-- Excerpted records follows --

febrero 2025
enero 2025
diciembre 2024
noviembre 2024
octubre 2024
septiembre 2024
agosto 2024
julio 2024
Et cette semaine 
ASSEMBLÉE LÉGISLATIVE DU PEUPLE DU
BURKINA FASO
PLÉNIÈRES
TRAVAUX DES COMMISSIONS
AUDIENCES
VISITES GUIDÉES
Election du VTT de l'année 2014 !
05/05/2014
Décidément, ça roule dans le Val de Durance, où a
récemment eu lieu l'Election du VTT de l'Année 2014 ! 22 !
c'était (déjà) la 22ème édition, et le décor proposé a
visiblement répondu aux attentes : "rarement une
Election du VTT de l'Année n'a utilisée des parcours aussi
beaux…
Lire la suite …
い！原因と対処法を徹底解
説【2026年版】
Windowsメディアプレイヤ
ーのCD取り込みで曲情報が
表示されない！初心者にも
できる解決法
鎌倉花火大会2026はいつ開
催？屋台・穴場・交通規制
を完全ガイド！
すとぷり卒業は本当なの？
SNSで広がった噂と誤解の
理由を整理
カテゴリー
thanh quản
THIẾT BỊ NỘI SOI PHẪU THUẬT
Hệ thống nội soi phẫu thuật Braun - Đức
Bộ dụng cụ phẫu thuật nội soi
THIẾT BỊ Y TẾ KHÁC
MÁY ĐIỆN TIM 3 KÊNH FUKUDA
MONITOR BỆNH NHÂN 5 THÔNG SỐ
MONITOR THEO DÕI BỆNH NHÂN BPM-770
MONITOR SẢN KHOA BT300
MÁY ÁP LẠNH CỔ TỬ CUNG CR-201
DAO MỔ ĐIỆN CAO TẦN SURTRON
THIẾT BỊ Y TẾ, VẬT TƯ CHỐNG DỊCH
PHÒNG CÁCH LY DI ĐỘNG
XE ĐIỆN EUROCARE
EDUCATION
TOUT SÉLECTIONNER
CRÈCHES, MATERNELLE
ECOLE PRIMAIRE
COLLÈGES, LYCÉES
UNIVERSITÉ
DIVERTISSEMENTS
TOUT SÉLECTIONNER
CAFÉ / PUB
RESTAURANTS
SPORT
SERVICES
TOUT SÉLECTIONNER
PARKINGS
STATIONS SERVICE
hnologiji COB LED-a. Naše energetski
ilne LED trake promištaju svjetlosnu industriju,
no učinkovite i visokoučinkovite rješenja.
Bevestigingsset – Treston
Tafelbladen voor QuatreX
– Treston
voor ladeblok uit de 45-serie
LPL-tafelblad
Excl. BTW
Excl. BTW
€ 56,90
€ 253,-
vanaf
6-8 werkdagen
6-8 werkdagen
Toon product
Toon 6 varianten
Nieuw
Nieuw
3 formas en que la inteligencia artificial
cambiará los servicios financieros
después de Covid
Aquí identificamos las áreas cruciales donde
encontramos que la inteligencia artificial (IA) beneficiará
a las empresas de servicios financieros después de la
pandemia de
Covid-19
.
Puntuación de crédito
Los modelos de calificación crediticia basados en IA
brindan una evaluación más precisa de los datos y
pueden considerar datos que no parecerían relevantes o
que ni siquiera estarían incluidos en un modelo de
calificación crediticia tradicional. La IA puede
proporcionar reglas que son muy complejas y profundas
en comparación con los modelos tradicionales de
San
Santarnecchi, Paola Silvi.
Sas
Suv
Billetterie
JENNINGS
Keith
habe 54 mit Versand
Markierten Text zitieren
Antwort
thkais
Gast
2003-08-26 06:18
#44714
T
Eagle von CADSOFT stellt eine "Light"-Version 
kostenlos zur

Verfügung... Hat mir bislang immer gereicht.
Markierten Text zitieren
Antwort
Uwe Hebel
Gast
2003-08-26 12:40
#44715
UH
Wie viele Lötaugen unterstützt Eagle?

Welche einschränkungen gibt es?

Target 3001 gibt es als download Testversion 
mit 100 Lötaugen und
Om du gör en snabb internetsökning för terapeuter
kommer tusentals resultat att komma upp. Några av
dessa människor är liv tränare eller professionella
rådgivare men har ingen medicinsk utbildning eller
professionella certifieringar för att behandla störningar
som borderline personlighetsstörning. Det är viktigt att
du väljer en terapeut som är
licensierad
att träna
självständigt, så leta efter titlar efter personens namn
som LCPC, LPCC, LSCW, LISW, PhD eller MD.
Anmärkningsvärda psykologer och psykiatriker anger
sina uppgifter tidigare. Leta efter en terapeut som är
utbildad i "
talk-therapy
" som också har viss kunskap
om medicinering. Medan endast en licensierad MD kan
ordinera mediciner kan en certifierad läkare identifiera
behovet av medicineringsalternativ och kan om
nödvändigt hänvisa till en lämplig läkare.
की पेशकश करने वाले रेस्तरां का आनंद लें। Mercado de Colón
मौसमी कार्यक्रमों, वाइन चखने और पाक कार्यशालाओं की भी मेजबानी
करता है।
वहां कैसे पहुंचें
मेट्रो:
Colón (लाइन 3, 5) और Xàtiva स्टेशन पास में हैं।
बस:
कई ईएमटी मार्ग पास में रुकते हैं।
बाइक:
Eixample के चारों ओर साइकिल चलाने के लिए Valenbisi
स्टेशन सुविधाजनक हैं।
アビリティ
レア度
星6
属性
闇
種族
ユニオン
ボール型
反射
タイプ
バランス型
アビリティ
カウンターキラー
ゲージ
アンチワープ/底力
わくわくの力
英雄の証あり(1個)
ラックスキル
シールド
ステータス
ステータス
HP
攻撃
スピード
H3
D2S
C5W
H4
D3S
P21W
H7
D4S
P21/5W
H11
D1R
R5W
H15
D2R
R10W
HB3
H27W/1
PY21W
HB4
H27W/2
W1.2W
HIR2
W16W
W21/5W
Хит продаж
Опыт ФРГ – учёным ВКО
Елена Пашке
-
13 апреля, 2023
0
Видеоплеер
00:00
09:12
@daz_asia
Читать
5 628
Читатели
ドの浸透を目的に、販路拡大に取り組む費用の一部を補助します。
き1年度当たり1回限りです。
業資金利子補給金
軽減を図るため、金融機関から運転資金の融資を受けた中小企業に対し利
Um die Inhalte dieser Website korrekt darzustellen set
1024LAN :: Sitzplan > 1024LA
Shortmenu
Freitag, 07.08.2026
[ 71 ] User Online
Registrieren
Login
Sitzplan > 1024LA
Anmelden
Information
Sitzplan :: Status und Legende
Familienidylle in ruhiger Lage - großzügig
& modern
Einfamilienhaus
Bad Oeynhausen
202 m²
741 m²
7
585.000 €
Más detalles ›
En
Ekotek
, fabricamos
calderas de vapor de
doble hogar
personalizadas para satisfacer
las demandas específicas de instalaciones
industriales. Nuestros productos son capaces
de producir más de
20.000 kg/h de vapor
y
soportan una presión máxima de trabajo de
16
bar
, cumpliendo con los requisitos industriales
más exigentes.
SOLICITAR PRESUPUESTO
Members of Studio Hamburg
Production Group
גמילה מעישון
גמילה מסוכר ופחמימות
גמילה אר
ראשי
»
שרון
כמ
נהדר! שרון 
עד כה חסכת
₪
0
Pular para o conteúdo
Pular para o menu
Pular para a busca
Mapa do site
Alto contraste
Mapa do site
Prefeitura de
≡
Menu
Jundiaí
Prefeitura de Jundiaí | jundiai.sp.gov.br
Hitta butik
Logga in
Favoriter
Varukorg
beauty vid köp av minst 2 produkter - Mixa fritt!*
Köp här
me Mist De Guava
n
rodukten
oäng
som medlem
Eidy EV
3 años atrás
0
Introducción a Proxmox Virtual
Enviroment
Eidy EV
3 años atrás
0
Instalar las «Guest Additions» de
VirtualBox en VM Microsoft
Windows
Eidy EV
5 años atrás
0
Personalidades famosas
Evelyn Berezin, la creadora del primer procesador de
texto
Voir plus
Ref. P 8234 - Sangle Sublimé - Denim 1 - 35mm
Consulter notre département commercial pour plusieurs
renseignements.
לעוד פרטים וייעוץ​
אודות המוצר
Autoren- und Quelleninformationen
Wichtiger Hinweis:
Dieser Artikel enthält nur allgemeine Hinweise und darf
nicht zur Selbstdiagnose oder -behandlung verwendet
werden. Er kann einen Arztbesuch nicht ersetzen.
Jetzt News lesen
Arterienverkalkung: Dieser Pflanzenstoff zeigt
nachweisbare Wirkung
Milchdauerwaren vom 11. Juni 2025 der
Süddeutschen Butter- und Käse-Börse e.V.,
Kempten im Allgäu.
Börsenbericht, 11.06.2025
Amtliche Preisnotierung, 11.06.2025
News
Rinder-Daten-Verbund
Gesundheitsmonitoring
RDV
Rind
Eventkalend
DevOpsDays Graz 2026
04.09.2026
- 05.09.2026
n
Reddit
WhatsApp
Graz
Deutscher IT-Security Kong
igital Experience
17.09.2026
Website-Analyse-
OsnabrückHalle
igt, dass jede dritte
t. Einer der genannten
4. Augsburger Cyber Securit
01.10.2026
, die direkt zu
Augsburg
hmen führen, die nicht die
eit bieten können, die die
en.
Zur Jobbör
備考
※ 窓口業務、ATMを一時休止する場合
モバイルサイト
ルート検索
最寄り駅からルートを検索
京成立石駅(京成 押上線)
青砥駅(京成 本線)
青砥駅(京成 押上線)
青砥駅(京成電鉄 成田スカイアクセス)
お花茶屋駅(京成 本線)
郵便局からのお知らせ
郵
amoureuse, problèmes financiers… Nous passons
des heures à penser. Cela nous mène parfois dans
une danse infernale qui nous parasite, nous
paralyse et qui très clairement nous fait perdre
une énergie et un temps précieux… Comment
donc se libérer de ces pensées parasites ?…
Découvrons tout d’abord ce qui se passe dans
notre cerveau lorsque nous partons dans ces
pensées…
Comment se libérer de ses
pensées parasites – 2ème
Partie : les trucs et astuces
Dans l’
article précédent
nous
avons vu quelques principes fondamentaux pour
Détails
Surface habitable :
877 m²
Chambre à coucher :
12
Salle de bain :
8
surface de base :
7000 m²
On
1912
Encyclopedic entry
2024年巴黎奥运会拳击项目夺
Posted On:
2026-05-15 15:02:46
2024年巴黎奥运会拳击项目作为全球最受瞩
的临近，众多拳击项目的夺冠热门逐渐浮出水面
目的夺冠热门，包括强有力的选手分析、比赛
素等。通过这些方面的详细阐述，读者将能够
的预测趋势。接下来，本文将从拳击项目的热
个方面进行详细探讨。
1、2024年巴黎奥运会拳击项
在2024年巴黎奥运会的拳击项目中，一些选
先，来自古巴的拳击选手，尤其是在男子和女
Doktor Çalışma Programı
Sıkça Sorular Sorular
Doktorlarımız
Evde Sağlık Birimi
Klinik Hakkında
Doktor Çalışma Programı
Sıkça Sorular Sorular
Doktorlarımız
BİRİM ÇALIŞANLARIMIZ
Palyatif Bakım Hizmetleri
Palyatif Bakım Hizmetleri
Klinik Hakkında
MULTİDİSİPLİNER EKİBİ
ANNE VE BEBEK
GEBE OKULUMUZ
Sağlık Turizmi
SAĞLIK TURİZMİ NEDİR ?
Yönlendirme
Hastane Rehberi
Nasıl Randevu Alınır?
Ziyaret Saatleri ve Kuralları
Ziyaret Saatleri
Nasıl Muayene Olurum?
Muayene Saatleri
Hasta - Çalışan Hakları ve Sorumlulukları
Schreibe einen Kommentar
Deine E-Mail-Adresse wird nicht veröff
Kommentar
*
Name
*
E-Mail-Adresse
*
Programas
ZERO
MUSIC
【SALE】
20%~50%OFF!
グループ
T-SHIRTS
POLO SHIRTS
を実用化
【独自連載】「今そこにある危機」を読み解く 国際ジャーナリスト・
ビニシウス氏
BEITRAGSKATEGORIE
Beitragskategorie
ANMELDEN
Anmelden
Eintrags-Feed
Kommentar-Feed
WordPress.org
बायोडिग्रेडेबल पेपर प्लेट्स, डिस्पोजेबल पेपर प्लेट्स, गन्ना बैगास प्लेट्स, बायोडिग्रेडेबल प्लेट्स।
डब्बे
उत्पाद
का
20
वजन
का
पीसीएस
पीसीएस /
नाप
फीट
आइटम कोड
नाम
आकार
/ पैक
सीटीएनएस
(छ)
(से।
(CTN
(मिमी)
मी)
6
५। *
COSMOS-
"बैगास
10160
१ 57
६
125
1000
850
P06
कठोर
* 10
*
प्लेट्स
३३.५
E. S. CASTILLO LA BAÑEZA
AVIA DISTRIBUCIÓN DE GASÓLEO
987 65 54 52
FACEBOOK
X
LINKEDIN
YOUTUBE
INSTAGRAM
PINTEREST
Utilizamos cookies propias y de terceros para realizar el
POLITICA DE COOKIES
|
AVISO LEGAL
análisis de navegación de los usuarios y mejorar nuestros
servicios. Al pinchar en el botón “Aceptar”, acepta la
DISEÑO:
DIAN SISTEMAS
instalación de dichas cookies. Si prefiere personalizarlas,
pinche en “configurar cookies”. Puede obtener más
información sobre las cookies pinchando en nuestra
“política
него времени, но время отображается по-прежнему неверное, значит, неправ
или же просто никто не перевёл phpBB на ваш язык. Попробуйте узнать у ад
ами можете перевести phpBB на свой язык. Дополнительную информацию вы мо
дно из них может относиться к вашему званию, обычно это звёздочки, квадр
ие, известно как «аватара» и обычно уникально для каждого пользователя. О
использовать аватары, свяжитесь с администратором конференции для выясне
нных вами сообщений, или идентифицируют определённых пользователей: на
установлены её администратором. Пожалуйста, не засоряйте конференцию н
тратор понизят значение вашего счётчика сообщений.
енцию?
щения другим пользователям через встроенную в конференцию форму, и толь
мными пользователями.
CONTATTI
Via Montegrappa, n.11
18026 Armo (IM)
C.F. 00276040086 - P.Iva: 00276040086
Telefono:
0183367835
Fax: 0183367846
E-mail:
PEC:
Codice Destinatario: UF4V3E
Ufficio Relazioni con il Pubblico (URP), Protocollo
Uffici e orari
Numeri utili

-- Excerpted records concluded --

[Task item] Please return the lines above that run from the line containing "som borderline personlighetsstörning." to the line containing "om medicinering. Medan", inclusive, exactly and with no other lines.

[Response to this task]
som borderline personlighetsstörning. Det är viktigt att
du väljer en terapeut som är
licensierad
att träna
självständigt, så leta efter titlar efter personens namn
som LCPC, LPCC, LSCW, LISW, PhD eller MD.
Anmärkningsvärda psykologer och psykiatriker anger
sina uppgifter tidigare. Leta efter en terapeut som är
utbildad i "
talk-therapy
" som också har viss kunskap
om medicinering. Medan endast en licensierad MD kan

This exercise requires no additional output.